» Task statement
Retype the listing exactly, with no images.
[[ Task inputs, beginning ]]
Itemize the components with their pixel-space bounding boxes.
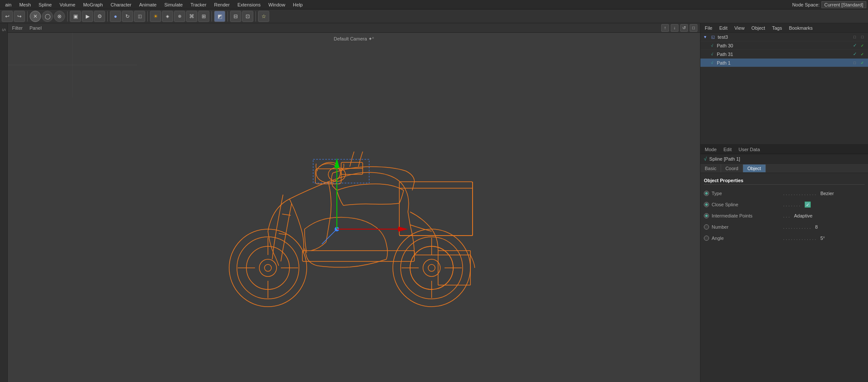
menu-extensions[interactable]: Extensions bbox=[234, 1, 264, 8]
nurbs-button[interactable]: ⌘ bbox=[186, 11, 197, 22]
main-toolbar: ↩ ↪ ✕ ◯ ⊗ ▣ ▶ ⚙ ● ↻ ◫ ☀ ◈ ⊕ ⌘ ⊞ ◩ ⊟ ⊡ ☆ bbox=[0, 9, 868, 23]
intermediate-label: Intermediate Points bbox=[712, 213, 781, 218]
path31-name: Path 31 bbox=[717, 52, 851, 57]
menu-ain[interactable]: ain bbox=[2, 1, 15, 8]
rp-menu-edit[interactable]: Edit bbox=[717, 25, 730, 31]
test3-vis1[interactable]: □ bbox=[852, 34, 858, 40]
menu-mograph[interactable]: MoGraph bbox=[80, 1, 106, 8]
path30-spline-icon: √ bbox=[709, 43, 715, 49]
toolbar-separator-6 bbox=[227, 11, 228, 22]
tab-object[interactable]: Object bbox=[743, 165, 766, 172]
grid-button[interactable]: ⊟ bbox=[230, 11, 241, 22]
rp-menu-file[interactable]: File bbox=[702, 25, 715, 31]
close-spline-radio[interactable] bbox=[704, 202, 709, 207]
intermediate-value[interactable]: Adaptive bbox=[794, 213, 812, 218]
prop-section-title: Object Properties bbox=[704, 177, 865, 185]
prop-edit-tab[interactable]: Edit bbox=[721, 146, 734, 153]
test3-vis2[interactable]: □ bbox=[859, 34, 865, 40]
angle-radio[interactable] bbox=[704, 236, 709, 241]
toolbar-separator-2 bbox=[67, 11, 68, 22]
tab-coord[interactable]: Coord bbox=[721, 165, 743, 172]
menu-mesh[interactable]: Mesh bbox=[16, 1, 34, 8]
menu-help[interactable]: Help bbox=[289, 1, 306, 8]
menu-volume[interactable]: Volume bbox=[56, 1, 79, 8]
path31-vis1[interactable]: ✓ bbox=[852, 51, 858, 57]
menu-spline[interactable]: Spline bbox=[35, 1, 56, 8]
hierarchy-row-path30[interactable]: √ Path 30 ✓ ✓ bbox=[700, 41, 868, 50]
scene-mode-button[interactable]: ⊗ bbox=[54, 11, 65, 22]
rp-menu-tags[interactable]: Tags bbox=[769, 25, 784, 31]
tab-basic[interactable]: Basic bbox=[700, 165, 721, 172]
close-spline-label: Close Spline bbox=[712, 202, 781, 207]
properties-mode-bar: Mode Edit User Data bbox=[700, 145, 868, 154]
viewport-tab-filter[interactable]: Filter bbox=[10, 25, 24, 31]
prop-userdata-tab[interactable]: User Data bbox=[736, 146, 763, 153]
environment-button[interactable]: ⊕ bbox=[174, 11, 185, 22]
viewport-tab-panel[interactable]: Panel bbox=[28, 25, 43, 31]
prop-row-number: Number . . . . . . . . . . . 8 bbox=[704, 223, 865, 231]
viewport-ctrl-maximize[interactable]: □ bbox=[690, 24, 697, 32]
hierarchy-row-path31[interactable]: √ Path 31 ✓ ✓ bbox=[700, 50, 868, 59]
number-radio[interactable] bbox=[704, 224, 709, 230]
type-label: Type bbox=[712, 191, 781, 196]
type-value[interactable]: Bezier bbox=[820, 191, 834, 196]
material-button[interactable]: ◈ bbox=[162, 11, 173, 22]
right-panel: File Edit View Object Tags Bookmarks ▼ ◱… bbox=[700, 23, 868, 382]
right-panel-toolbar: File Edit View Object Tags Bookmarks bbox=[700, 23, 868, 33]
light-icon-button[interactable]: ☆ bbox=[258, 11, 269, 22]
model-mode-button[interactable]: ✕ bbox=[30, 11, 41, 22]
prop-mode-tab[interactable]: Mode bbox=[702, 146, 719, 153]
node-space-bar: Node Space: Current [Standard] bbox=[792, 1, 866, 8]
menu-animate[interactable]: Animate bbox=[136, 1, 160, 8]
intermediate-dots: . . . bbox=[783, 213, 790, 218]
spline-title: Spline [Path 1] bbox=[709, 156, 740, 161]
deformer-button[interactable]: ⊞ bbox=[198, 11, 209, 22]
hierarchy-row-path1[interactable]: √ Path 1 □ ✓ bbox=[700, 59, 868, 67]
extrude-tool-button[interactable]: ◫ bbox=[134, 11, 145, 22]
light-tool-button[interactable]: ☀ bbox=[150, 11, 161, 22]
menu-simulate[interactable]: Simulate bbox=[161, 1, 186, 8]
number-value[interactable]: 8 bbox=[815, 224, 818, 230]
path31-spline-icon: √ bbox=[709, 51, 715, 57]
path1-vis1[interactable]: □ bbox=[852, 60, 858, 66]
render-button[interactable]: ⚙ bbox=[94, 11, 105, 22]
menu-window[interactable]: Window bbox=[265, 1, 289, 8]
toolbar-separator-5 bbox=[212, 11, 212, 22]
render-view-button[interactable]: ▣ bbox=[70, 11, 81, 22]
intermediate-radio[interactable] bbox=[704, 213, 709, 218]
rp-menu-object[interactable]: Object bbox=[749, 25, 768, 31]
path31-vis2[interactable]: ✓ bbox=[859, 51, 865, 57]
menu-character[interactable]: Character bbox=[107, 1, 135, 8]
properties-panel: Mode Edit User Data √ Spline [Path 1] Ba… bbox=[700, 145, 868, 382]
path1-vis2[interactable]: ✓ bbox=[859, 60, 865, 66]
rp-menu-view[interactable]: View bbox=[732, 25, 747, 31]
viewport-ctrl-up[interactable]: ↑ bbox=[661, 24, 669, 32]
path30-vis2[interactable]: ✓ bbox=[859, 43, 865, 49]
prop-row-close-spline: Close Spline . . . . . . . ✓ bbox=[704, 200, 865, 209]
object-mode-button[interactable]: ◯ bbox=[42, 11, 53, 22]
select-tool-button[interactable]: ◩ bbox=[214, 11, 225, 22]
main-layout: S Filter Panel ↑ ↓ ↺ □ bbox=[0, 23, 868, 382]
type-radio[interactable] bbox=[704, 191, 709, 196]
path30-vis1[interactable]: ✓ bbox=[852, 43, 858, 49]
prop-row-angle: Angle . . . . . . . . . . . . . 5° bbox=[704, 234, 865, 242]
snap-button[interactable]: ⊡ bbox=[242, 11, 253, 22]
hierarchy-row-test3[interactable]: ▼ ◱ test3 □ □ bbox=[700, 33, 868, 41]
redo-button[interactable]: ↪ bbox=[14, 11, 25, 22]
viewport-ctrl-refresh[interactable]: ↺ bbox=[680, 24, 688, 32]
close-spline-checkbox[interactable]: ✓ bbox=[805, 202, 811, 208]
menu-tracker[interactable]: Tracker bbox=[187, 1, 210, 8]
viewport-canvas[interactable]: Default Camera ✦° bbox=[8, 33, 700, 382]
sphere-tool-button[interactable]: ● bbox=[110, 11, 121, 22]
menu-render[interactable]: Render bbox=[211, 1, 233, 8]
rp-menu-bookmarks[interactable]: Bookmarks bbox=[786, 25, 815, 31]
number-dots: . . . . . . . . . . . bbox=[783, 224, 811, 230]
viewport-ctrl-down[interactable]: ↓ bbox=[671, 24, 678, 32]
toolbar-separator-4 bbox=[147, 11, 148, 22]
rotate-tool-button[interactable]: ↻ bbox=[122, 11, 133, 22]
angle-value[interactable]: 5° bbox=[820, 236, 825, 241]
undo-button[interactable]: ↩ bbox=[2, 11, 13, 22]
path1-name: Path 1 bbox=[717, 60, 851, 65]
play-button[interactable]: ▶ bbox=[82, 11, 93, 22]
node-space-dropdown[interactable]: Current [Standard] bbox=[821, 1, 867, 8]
[[ Task inputs, end ]]
» Task result
Itemize the components with their pixel-space bounding boxes.
menu-extensions[interactable]: Extensions bbox=[234, 1, 264, 8]
nurbs-button[interactable]: ⌘ bbox=[186, 11, 197, 22]
main-toolbar: ↩ ↪ ✕ ◯ ⊗ ▣ ▶ ⚙ ● ↻ ◫ ☀ ◈ ⊕ ⌘ ⊞ ◩ ⊟ ⊡ ☆ bbox=[0, 9, 868, 23]
intermediate-label: Intermediate Points bbox=[712, 213, 781, 218]
path31-name: Path 31 bbox=[717, 52, 851, 57]
menu-ain[interactable]: ain bbox=[2, 1, 15, 8]
rp-menu-edit[interactable]: Edit bbox=[717, 25, 730, 31]
test3-vis1[interactable]: □ bbox=[852, 34, 858, 40]
menu-mograph[interactable]: MoGraph bbox=[80, 1, 106, 8]
path30-spline-icon: √ bbox=[709, 43, 715, 49]
toolbar-separator-6 bbox=[227, 11, 228, 22]
tab-object[interactable]: Object bbox=[743, 165, 766, 172]
grid-button[interactable]: ⊟ bbox=[230, 11, 241, 22]
rp-menu-file[interactable]: File bbox=[702, 25, 715, 31]
close-spline-radio[interactable] bbox=[704, 202, 709, 207]
intermediate-value[interactable]: Adaptive bbox=[794, 213, 812, 218]
prop-section-title: Object Properties bbox=[704, 177, 865, 185]
prop-edit-tab[interactable]: Edit bbox=[721, 146, 734, 153]
test3-vis2[interactable]: □ bbox=[859, 34, 865, 40]
angle-radio[interactable] bbox=[704, 236, 709, 241]
toolbar-separator-2 bbox=[67, 11, 68, 22]
tab-coord[interactable]: Coord bbox=[721, 165, 743, 172]
menu-mesh[interactable]: Mesh bbox=[16, 1, 34, 8]
menu-help[interactable]: Help bbox=[289, 1, 306, 8]
menu-volume[interactable]: Volume bbox=[56, 1, 79, 8]
path31-vis1[interactable]: ✓ bbox=[852, 51, 858, 57]
menu-spline[interactable]: Spline bbox=[35, 1, 56, 8]
hierarchy-row-path30[interactable]: √ Path 30 ✓ ✓ bbox=[700, 41, 868, 50]
scene-mode-button[interactable]: ⊗ bbox=[54, 11, 65, 22]
rp-menu-tags[interactable]: Tags bbox=[769, 25, 784, 31]
tab-basic[interactable]: Basic bbox=[700, 165, 721, 172]
close-spline-label: Close Spline bbox=[712, 202, 781, 207]
properties-mode-bar: Mode Edit User Data bbox=[700, 145, 868, 154]
viewport-tab-filter[interactable]: Filter bbox=[10, 25, 24, 31]
prop-userdata-tab[interactable]: User Data bbox=[736, 146, 763, 153]
environment-button[interactable]: ⊕ bbox=[174, 11, 185, 22]
viewport-tab-panel[interactable]: Panel bbox=[28, 25, 43, 31]
prop-row-number: Number . . . . . . . . . . . 8 bbox=[704, 223, 865, 231]
viewport-ctrl-maximize[interactable]: □ bbox=[690, 24, 697, 32]
hierarchy-row-path31[interactable]: √ Path 31 ✓ ✓ bbox=[700, 50, 868, 59]
number-radio[interactable] bbox=[704, 224, 709, 230]
type-label: Type bbox=[712, 191, 781, 196]
type-value[interactable]: Bezier bbox=[820, 191, 834, 196]
material-button[interactable]: ◈ bbox=[162, 11, 173, 22]
right-panel: File Edit View Object Tags Bookmarks ▼ ◱… bbox=[700, 23, 868, 382]
right-panel-toolbar: File Edit View Object Tags Bookmarks bbox=[700, 23, 868, 33]
light-icon-button[interactable]: ☆ bbox=[258, 11, 269, 22]
model-mode-button[interactable]: ✕ bbox=[30, 11, 41, 22]
prop-mode-tab[interactable]: Mode bbox=[702, 146, 719, 153]
node-space-bar: Node Space: Current [Standard] bbox=[792, 1, 866, 8]
menu-animate[interactable]: Animate bbox=[136, 1, 160, 8]
intermediate-dots: . . . bbox=[783, 213, 790, 218]
spline-title: Spline [Path 1] bbox=[709, 156, 740, 161]
deformer-button[interactable]: ⊞ bbox=[198, 11, 209, 22]
hierarchy-row-path1[interactable]: √ Path 1 □ ✓ bbox=[700, 59, 868, 67]
extrude-tool-button[interactable]: ◫ bbox=[134, 11, 145, 22]
light-tool-button[interactable]: ☀ bbox=[150, 11, 161, 22]
menu-simulate[interactable]: Simulate bbox=[161, 1, 186, 8]
number-value[interactable]: 8 bbox=[815, 224, 818, 230]
path31-spline-icon: √ bbox=[709, 51, 715, 57]
path1-vis1[interactable]: □ bbox=[852, 60, 858, 66]
render-button[interactable]: ⚙ bbox=[94, 11, 105, 22]
menu-window[interactable]: Window bbox=[265, 1, 289, 8]
toolbar-separator-5 bbox=[212, 11, 212, 22]
render-view-button[interactable]: ▣ bbox=[70, 11, 81, 22]
intermediate-radio[interactable] bbox=[704, 213, 709, 218]
rp-menu-object[interactable]: Object bbox=[749, 25, 768, 31]
path31-vis2[interactable]: ✓ bbox=[859, 51, 865, 57]
menu-character[interactable]: Character bbox=[107, 1, 135, 8]
properties-panel: Mode Edit User Data √ Spline [Path 1] Ba… bbox=[700, 145, 868, 382]
path1-vis2[interactable]: ✓ bbox=[859, 60, 865, 66]
rp-menu-view[interactable]: View bbox=[732, 25, 747, 31]
viewport-ctrl-up[interactable]: ↑ bbox=[661, 24, 669, 32]
path30-vis2[interactable]: ✓ bbox=[859, 43, 865, 49]
prop-row-close-spline: Close Spline . . . . . . . ✓ bbox=[704, 200, 865, 209]
object-mode-button[interactable]: ◯ bbox=[42, 11, 53, 22]
select-tool-button[interactable]: ◩ bbox=[214, 11, 225, 22]
main-layout: S Filter Panel ↑ ↓ ↺ □ bbox=[0, 23, 868, 382]
type-radio[interactable] bbox=[704, 191, 709, 196]
path30-vis1[interactable]: ✓ bbox=[852, 43, 858, 49]
prop-row-angle: Angle . . . . . . . . . . . . . 5° bbox=[704, 234, 865, 242]
snap-button[interactable]: ⊡ bbox=[242, 11, 253, 22]
hierarchy-row-test3[interactable]: ▼ ◱ test3 □ □ bbox=[700, 33, 868, 41]
redo-button[interactable]: ↪ bbox=[14, 11, 25, 22]
viewport-ctrl-refresh[interactable]: ↺ bbox=[680, 24, 688, 32]
close-spline-checkbox[interactable]: ✓ bbox=[805, 202, 811, 208]
menu-tracker[interactable]: Tracker bbox=[187, 1, 210, 8]
viewport-canvas[interactable]: Default Camera ✦° bbox=[8, 33, 700, 382]
sphere-tool-button[interactable]: ● bbox=[110, 11, 121, 22]
menu-render[interactable]: Render bbox=[211, 1, 233, 8]
rp-menu-bookmarks[interactable]: Bookmarks bbox=[786, 25, 815, 31]
number-dots: . . . . . . . . . . . bbox=[783, 224, 811, 230]
viewport-ctrl-down[interactable]: ↓ bbox=[671, 24, 678, 32]
toolbar-separator-4 bbox=[147, 11, 148, 22]
rotate-tool-button[interactable]: ↻ bbox=[122, 11, 133, 22]
angle-value[interactable]: 5° bbox=[820, 236, 825, 241]
undo-button[interactable]: ↩ bbox=[2, 11, 13, 22]
path1-name: Path 1 bbox=[717, 60, 851, 65]
play-button[interactable]: ▶ bbox=[82, 11, 93, 22]
node-space-dropdown[interactable]: Current [Standard] bbox=[821, 1, 867, 8]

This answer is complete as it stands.